MRS findings in electrical status epilepticus in sleep: Report of two cases.

BACKGROUND: To evaluate the changes in brain metabolites by H1 magnetic resonance spectroscopy in two patients with electrical status epilepticus. CASE DESCRIPTION: Two boys (aged 6 and 7 years) with electrical status epilepticus in sleep have been evaluated. N-acetyl aspartate levels were slightly elevated, and showed no decline in the postictal period. Creatine and choline levels were similar to that in controls. No evidence of neuronal cell damage was seen.
CONCLUSION: Electrical status epilepticus is a balanced condition of hypermetabolism, when not accompanied with seizure.

INTRODUCTION

Electrical status epilectus in sleep (ESES) is an electroencephalographic (EEG) finding of significant epileptiform discharges during sleep. Patry et al. defined EEG criteria of RSRS as a spike/wave index of 85%-100% on three or more recordings over a 1-month period.[6] ESES shows a wide range of clinical features. Loss of language, hyperactivity, memory deficits, and aggressiveness are common complaints.[3] Seizures are the presenting symptom of only 80% of patients with electrical status epilepticus.[8] The effects of continuous epileptiform discharges on cerebral metabolism could be responsible for nonepileptic symptoms. We performed brain magnetic resonance imaging and H1 magnetic resonance spectroscopy (MRS) in two patients with ESES.

CASE REPORT

Two boys, one aged 6 years old and the other 7 years, with atypical absence epilepsy showed continuous spike and wave pattern on their EEGs for at least 85% of their non-REM sleep. In repeated EEG recordings their electrical status epilepticus in sleep persisted for 2 and 3 months, respectively. The 6-year-old boy also had some difficulties in speech, without auditory agnosia. Both were on treatment with levetiracetam and clobazam. The control case was a 7-year-old boy who had a scheduled MRI for recurrent headaches. Magnetic resonance imaging of the two cases and the control was normal.

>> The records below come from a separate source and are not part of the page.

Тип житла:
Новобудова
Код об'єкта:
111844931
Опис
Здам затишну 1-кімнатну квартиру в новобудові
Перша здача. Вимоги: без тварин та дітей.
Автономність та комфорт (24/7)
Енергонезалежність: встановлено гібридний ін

MR spectroscopy studies of the patients were performed both at awakening and 1 hour after the beginning of sleep. The MR spectroscopy voxels were placed into the left frontal lobe and the left thalamus [Figure 1]. Quantification of MR spectroscopy data was performed by the internal water standard method. We obtained water-suppressed and nonsuppressed MR spectra (STEAM; TR=3500 msec). The integral values of N-acetyl aspartate (NAA), creatine (Cr), choline (Cho), and tissue water peaks were calculated. Tissue water was used as a reference metabolite, and the integral values of the other neurometabolites were proportioned to the integral values of tissue water.

Figure 1

Slightly increased levels of N-acetyl aspartate in magnetic resonance spectroscopy of patient 1

The levels of NAA was slightly higher in ESES patients compared to the control patient. The Cho and Cr values in the patients were nearly identical to that in the control [Table 1].

Table 1

The metabolite levels in the thalamic and frontal area

DISCUSSION

During an epileptic seizure, neurons in the brain discharge repetitively in a hypersynchronous fashion. Prolonged seizures cause decrease in ATP and increase in AMP and ADP, as well as substances like lactate. Intracellular calcium influx activates phospholipases, leading to an increase in free fatty acids and prostaglandins and thus causing neuronal damage.[27]

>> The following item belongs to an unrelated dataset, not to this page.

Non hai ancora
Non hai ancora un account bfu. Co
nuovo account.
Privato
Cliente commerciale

MR spectroscopy provides a measure of brain metabolites. Each metabolite appears at a specific ppm, and each one reflects specific cellular and biochemical processes. NAA is a neuronal marker, and its level decreases with any disease that adversely affects neuronal/axonal integrity. Cr provides a measure of the energy stores. Cho is a measure of increased cellular turnover and is elevated in tumors and inflammatory demyelinating processes.[5] Previous human and animal studies on metabolic markers in status epilepticus have displayed increased NAA levels during seizure, followed by postictal decrease due to neuronal cell loss.[14] Higher NAA levels of patients at both the ictal (sleep) and postictal (awake) phases, indicates absence of neuronal cell loss in ESES. Increased NAA levels could be explained by a continuous hypermetabolic state of neurons. This has also been shown in an experimental animal study that choline levels increase during seizure.[9] Stability of the Cho levels in ESES despite the electrical activity of neurons has been considered as an indicator of cellular integrity. Lack of change in Cr levels was interpreted as showing steady energy balance during the increased electrical activity of neurons. Similar decline in Cr levels of three patients during sleep is connected to the physiologic changes of the sleep.

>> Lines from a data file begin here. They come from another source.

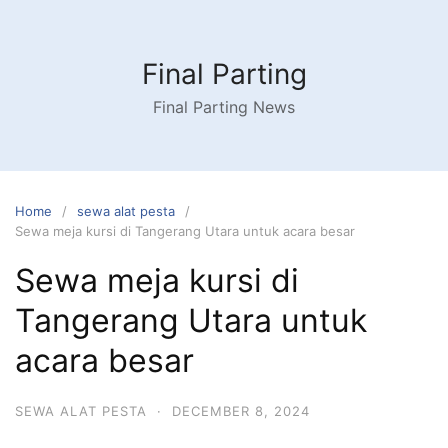
Skip
to
content
Final Parting
Final Parting News
Home
sewa alat pesta
Sewa meja kursi di Tangerang Utara untuk acara besar
Sewa meja kursi di
Tangerang Utara untuk
acara besar
SEWA ALAT PESTA
·
DECEMBER 8, 2024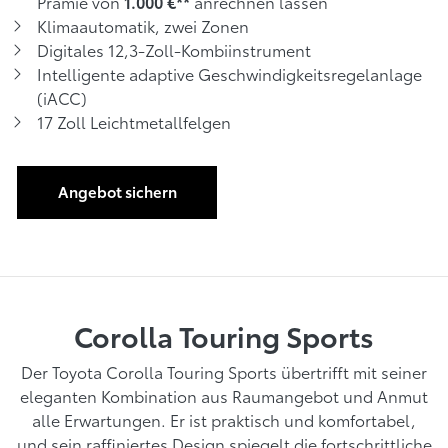
Prämie von
anrechnen lassen
1.000 €**
Klimaautomatik, zwei Zonen
Digitales 12,3-Zoll-Kombiinstrument
Intelligente adaptive Geschwindigkeitsregelanlage
(iACC)
17 Zoll Leichtmetallfelgen
Angebot sichern
Corolla Touring Sports
Der Toyota Corolla Touring Sports übertrifft mit seiner
eleganten Kombination aus Raumangebot und Anmut
alle Erwartungen. Er ist praktisch und komfortabel,
und sein raffiniertes Design spiegelt die fortschrittliche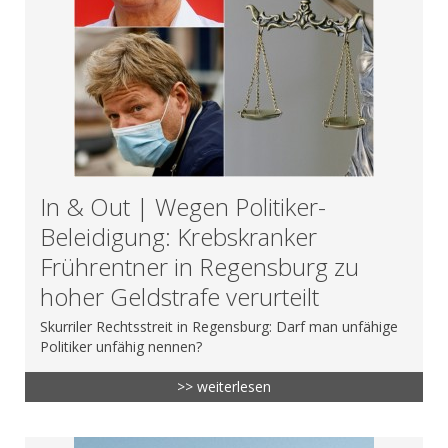
In & Out | Wegen Politiker-
Beleidigung: Krebskranker
Frührentner in Regensburg zu
hoher Geldstrafe verurteilt
Skurriler Rechtsstreit in Regensburg: Darf man unfähige
Politiker unfähig nennen?
>> weiterlesen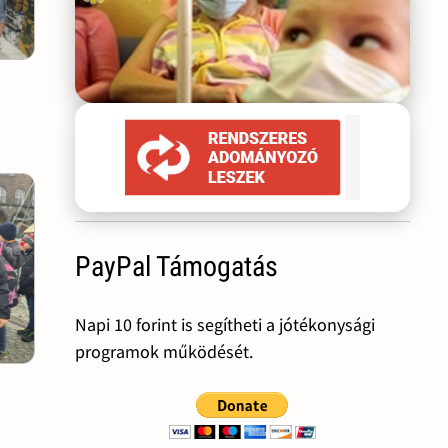
PayPal Támogatás
Napi 10 forint is segítheti a jótékonysági
programok működését.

A limitation of this study is the paucity of patients, with only one control. However, demonstration of sustained neuronal integrity in the patients can be evaluated as an individual parameter.

In conclusion, prolonged seizure, a state of increased electrical activity and metabolism of neurons is known to lead to cellular damage. However, contrary to this, the preliminary data obtained from these two patients indicates that electrical status is a balanced condition of hypermetabolism, when not accompanied with seizure.